Commit graph

3 commits

Author SHA1 Message Date
Gavin Andresen
8dc206a1e2 Reject non-canonically-encoded sizes
The length of vectors, maps, sets, etc are serialized using
Write/ReadCompactSize -- which, unfortunately, do not use a
unique encoding.

So deserializing and then re-serializing a transaction (for example)
can give you different bits than you started with. That doesn't
cause any problems that we are aware of, but it is exactly the type
of subtle mismatch that can lead to exploits.

With this pull, reading a non-canonical CompactSize throws an
exception, which means nodes will ignore 'tx' or 'block' or
other messages that are not properly encoded.

Please check my logic... but this change is safe with respect to
causing a network split. Old clients that receive
non-canonically-encoded transactions or blocks deserialize
them into CTransaction/CBlock structures in memory, and then
re-serialize them before relaying them to peers.

And please check my logic with respect to causing a blockchain
split: there are no CompactSize fields in the block header, so
the block hash is always canonical. The merkle root in the block
header is computed on a vector<CTransaction>, so
any non-canonical encoding of the transactions in 'tx' or 'block'
messages is erased as they are read into memory by old clients,
and does not affect the block hash. And, as noted above, old
clients re-serialize (with canonical encoding) 'tx' and 'block'
messages before relaying to peers.
2013-08-09 10:01:35 +10:00
Gavin Andresen
87b9931bed Fix signed/unsigned comparison warnings 2013-04-03 14:04:21 -04:00
Pieter Wuille
4d6144f97f Compact serialization for variable-length integers
Variable-length integers: bytes are a MSB base-128 encoding of the number.
The high bit in each byte signifies whether another digit follows.
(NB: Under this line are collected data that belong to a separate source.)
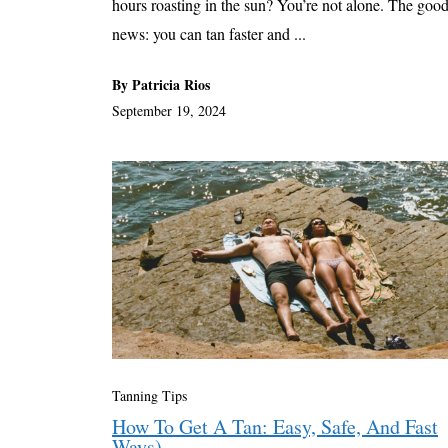
hours roasting in the sun? You’re not alone. The goo
news: you can tan faster and ...
By Patricia Rios
September 19, 2024
Tanning Tips
How To Get A Tan: Easy, Safe, And Fast
Ways)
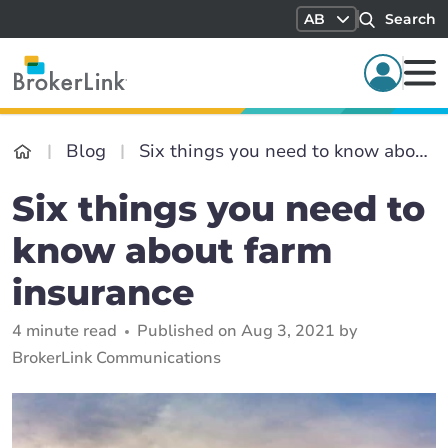
AB
Search
Blog
Six things you need to know about farm insurance
Six things you need to
know about farm
insurance
4 minute read
Published on Aug 3, 2021 by
BrokerLink Communications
To make
the encoding is one-to-one, one is subtracted from all but the last digit.
Thus, the byte sequence a[] with length len, where all but the last byte
has bit 128 set, encodes the number:

  (a[len-1] & 0x7F) + sum(i=1..len-1, 128^i*((a[len-i-1] & 0x7F)+1))

Properties:
* Very small (0-127: 1 byte, 128-16511: 2 bytes, 16512-2113663: 3 bytes)
* Every integer has exactly one encoding
* Encoding does not depend on size of original integer type
2012-10-20 23:08:56 +02:00